Nanostructures are strategic in many technologically important areas like heterogeneous catalysis [1-3], photo-assisted oxidation [4], and medicine [5]. Physical methods alternatives to the wet synthesis of nanoparticles (NP) are pulsed laser deposition (PLD) using nanosecond (ns) laser pulses [6,7] and supersonic cluster beam deposition (SCBD) [8,9]. Very recently, few nm-thick coatings composed of NP have been proposed to limit cross contamination of bacteria in hospital settings [10]. However, in view of obtaining a coating with controlled morphology and properties, several issues on NPs synthesis, composition, NP/substrate interaction and adhesion to substrate have to be solved.

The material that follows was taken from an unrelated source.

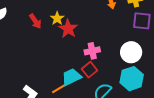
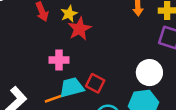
pink cross: (92, 51) -> (59, 60), moved
red square: (89, 70) -> (95, 83), turned -35

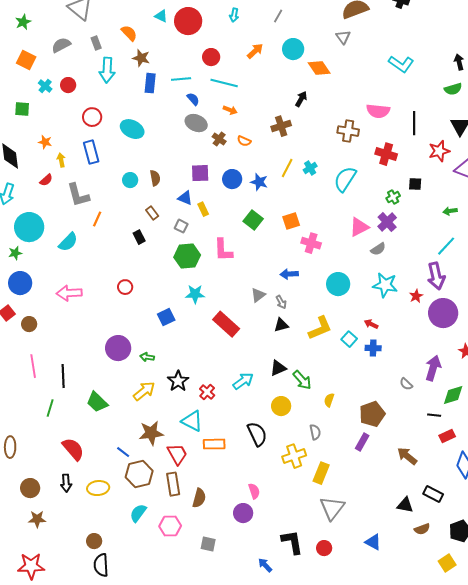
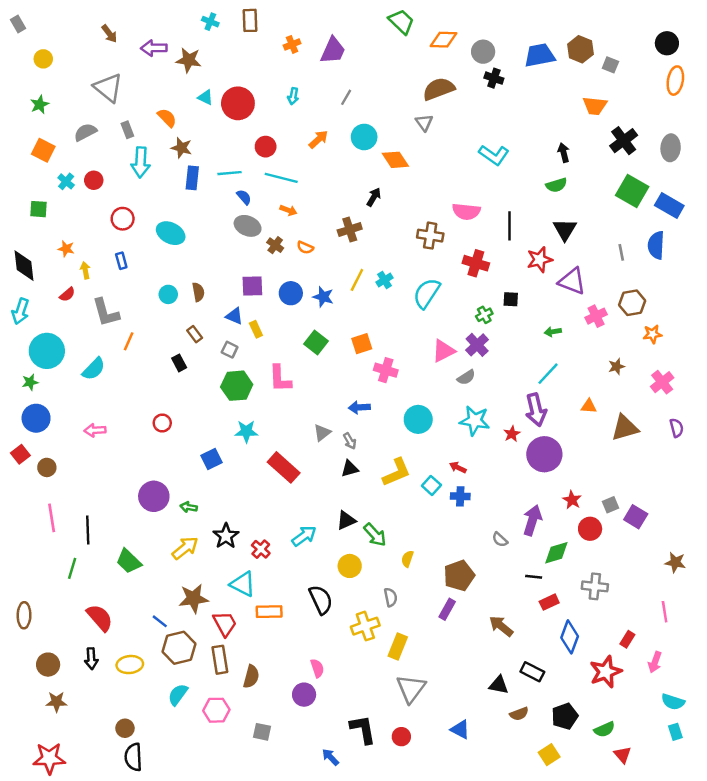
blue rectangle: (91, 152) -> (121, 261), size x0.6
pink arrow: (69, 293) -> (95, 430), size x0.7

Here we tackle some of the open problems by presenting the results obtained in the synthesis of NP and coating deposition by two physical synthesis methods, SCBD and femtosecond (fs) pulsed laser deposition (fs-PLD) [11], where the material ablation mechanism is differing from the ns-PLD counterpart [12]. In the former we employed SCBD to synthesize bactericidal coatings based on Ag and Ag/Ti bi-metal NP directly on the surface of different substrates, characterizing the physical and the bactericidal properties of the coating. In the latter we show that ambient pressure fs-PLD allows to obtain fractal TiO2 nanostructures in crystalline form at room temperature on silicon substrates. Moreover, we rationalize the fractal formation mechanism and the role of substrate conductivity by comparing the experimental results with Montecarlo simulations of NP diffusion. The perspectives and possible applications of such methods will be discussed.

References

[1] D.W. Flaherty et al. J. Phys. Chem. C 111 (2007) 4765.
[2] I.N. Remediakis, N. Lopez, J.K. Norskov, Angew. Chem., Int. Ed. 44 (2005) 1824.
[3] A. Kubacka, M. Fernández-García, G. Colón, Chem. Rev. 112 (2012) 1555.
[4] C.G. Wu, C.C. Chao, F.T. Kuo, Catalysis Today 97 (2004) 103.
[5] J.T. Seil, T.J. Webster, Inter. J. Nanomedicine 7 (2012) 2767.
[6] M. Filipescu et al., Appl. Surf. Sci. 253 (2007) 8258.
[7] M. Sanz et al., Appl. Phys. A 101 (2010) 639.
[8] E. Barborini, et al. Appl. Phys. Lett. 81 (2002) 3052.
[9] M. Chiodi, et al., J. Phys. Chem. C 116 (2012) 311.
[10] E. Cavaliere et al., Nanomedicine: Nanotech. Biol. and Med. 2015, 11, 1417
[11] E. Cavaliere, G. Ferrini, P. Pingue, L. Gavioli, J. Phys. Chem. C 117 (2013) 23305-23312.
[12] P. Lorazo, L. J. Lewis, M. Meunier, Phys. Rev. B 73 (2006) 134108.